This Article is From Apr 26, 2021

Retired Military Medics Recalled To Work At Covid Facilities

General Rawat told PM Modi at the review meeting that all medical officers on staff appointments at the military headquarters will be deployed at hospitals.

COVID-19: Nursing staff will be deployed to help doctors, General Rawat told PM Modi

Highlights

  • Armed forces will give oxygen cylinders to hospitals: General Bipin Rawat
  • Retired military medics will be recalled to work at Covid units, he said
  • Armed forces offered to open medical infra to civilians wherever possible
New Delhi:

All medical personnel who retired from the armed forces in the last two years will be recalled and deployed at Covid facilities near their homes, Chief of Defence Staff (CDS) General Bipin Rawat told Prime Minister Narendra Modi today.

Briefing the PM about preparations made by the armed forces to help in the country's war against the virus, General Rawat said oxygen cylinders available with the military will be diverted to the hospitals that desperately need the live-saving gas amid the rapid second wave of Covid infections.

Other retired medical officers have also been asked to provide consultations through emergency help lines, according to a government statement.

General Rawat told PM Modi that all medical officers on staff appointments at the military headquarters will be deployed at hospitals to support the overburdened health workers.

Nursing staff will also be deployed to help doctors, he added.

The CDS also said the military was creating medical facilities in large numbers and the infrastructure will be opened for civilians wherever possible.

PM Modi also reviewed the operations being undertaken by the Air Force to ferry oxygen and other essentials within India and from abroad.

India has been logging over three lakh daily coronavirus cases for several days.
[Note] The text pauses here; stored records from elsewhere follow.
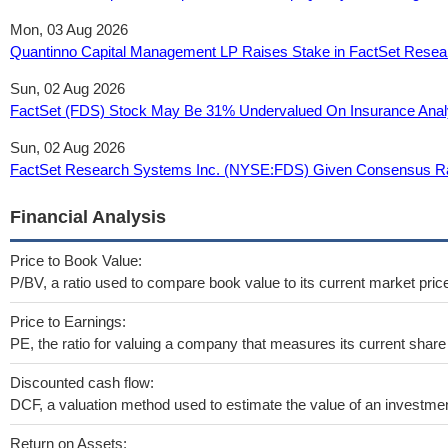
Mon, 03 Aug 2026
Quantinno Capital Management LP Raises Stake in FactSet Resea
Sun, 02 Aug 2026
FactSet (FDS) Stock May Be 31% Undervalued On Insurance Analyt
Sun, 02 Aug 2026
FactSet Research Systems Inc. (NYSE:FDS) Given Consensus Rat
Financial Analysis
Price to Book Value:
P/BV, a ratio used to compare book value to its current market pric
Price to Earnings:
PE, the ratio for valuing a company that measures its current share 
Discounted cash flow:
DCF, a valuation method used to estimate the value of an investmen
Return on Assets:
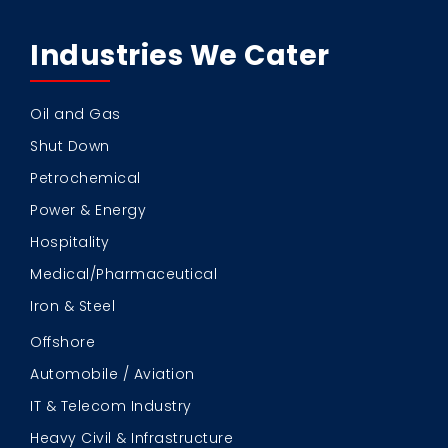
Industries We Cater
Oil and Gas
Shut Down
Petrochemical
Power & Energy
Hospitality
Medical/Pharmaceutical
Iron & Steel
Offshore
Automobile / Aviation
IT & Telecom Industry
Heavy Civil & Infrastructure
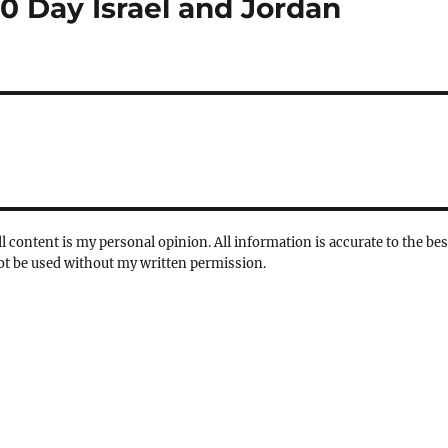
10 Day Israel and Jordan
l content is my personal opinion. All information is accurate to the bes
not be used without my written permission.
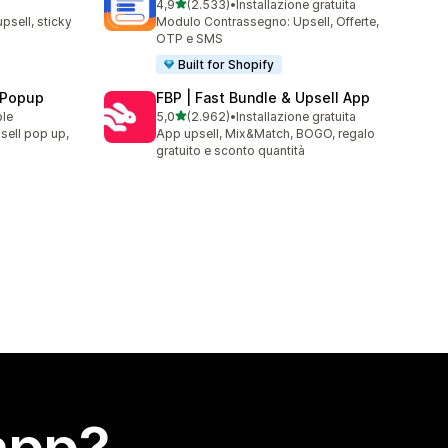
stelle su 5
4,9
(2.533)
•
Installazione gratuita
2533 recensioni totali
upsell, sticky
Modulo Contrassegno: Upsell, Offerte,
OTP e SMS
Built for Shopify
 Popup
FBP | Fast Bundle & Upsell App
stelle su 5
ble
5,0
(2.962)
•
Installazione gratuita
2962 recensioni totali
sell pop up,
App upsell, Mix&Match, BOGO, regalo
gratuito e sconto quantità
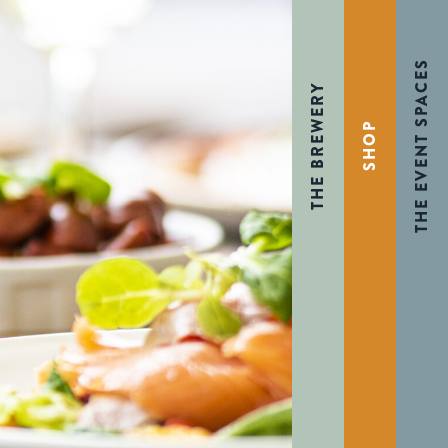
THE EVENT SPACES
THE BREWERY
SHOP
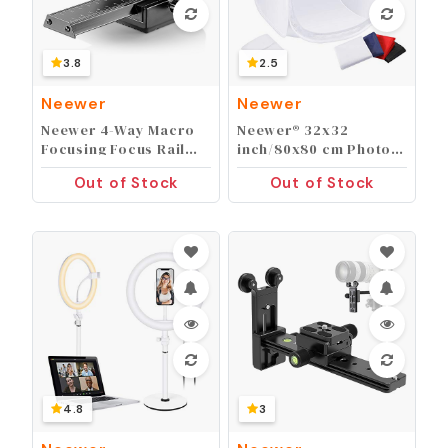
3.8
2.5
Neewer
Neewer
Neewer 4-Way Macro
Neewer® 32x32
Focusing Focus Rail
inch/80x80 cm Photo
Slider/Close-Up
Studio Shooting Tent
Out of Stock
Out of Stock
Shooting for Canon
Light Cube Diffusion
Nikon, Pentax,
Soft Box Kit with 4
Olympus, Sony,
Colors Backdrops
Samsung and Other
(Red Dark Blue Black
Digital SLR Camera
White) for
and DC with Standard
Photography
1/4-Inch Screw Hole
4.8
3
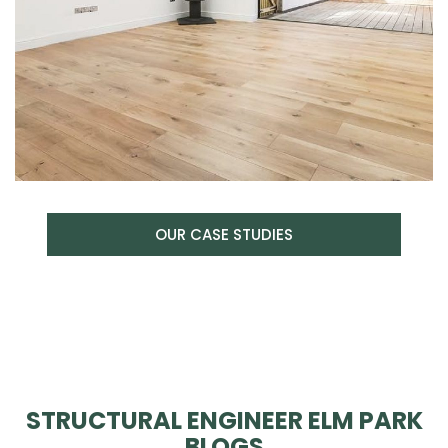
OUR CASE STUDIES
STRUCTURAL ENGINEER ELM PARK
BLOGS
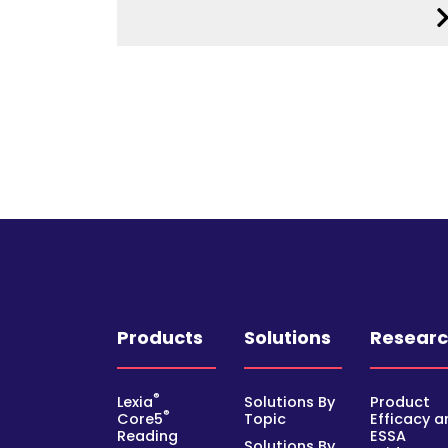
Products
Solutions
Resear
®
Lexia
Solutions By
Product
®
Core5
Topic
Efficacy a
Reading
ESSA
Solutions By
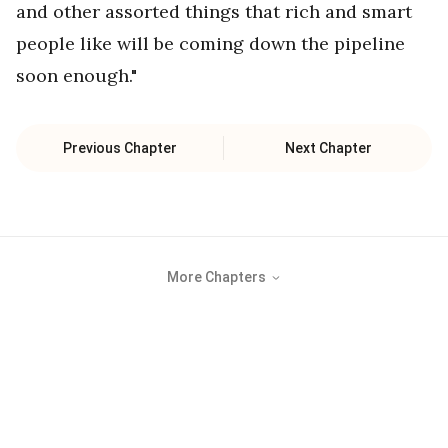
and other assorted things that rich and smart
people like will be coming down the pipeline
soon enough."
Previous Chapter
Next Chapter
More Chapters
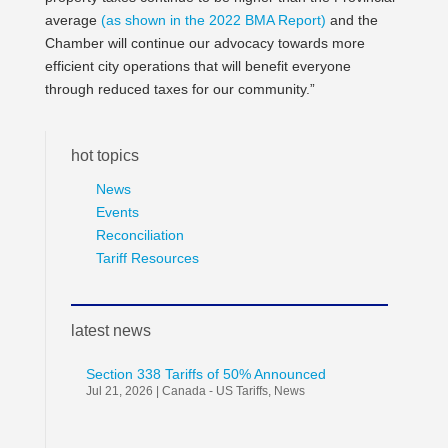
average
(as shown in the 2022 BMA Report)
and the
Chamber will continue our advocacy towards more
efficient city operations that will benefit everyone
through reduced taxes for our community.”
hot topics
News
Events
Reconciliation
Tariff Resources
latest news
Section 338 Tariffs of 50% Announced
Jul 21, 2026
|
Canada - US Tariffs
,
News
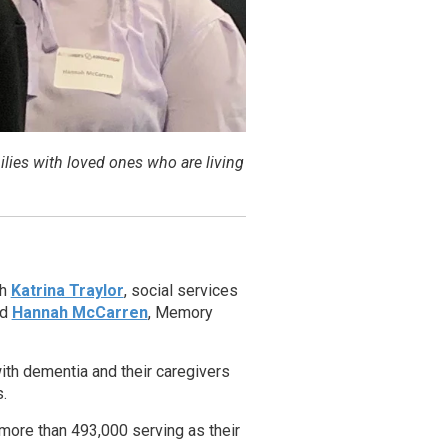
lies with loved ones who are living
th
Katrina Traylor
, social services
nd
Hannah McCarren
, Memory
with dementia and their caregivers
.
 more than 493,000 serving as their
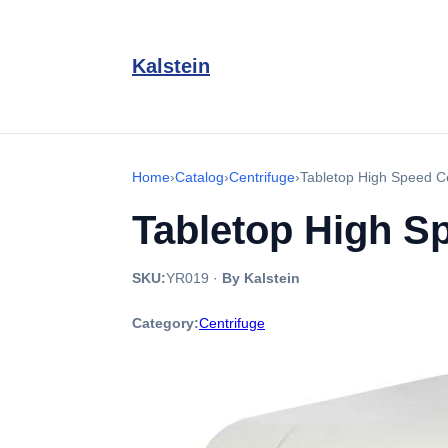
Kalstein
Home
›
Catalog
›
Centrifuge
›
Tabletop High Speed C
Tabletop High S
SKU:
YR019
·
By Kalstein
Category:
Centrifuge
On Monday, it reported 3.52 lakh fresh cases and over 2,800 deaths in 24 hours.

Due to the intense pressure exerted by the Covid caseload, the country's health infrastructure is on the verge of collapse.

Severe shortages of hospital beds, medicines and medical oxygen have been reported in the worst-hit states.

In the national capital, the worst-hit city in the country, several big and small hospitals have been sending out SOS to the Delhi government and the centre regarding the oxygen shortage.

Last week, 25 patients died in a Delhi hospital due to interruption in oxygen supply.

The Delhi High Court has told the centre to plug the widening demand-supply gap. "Beg, borrow, steal, it is your duty," the judges said last week.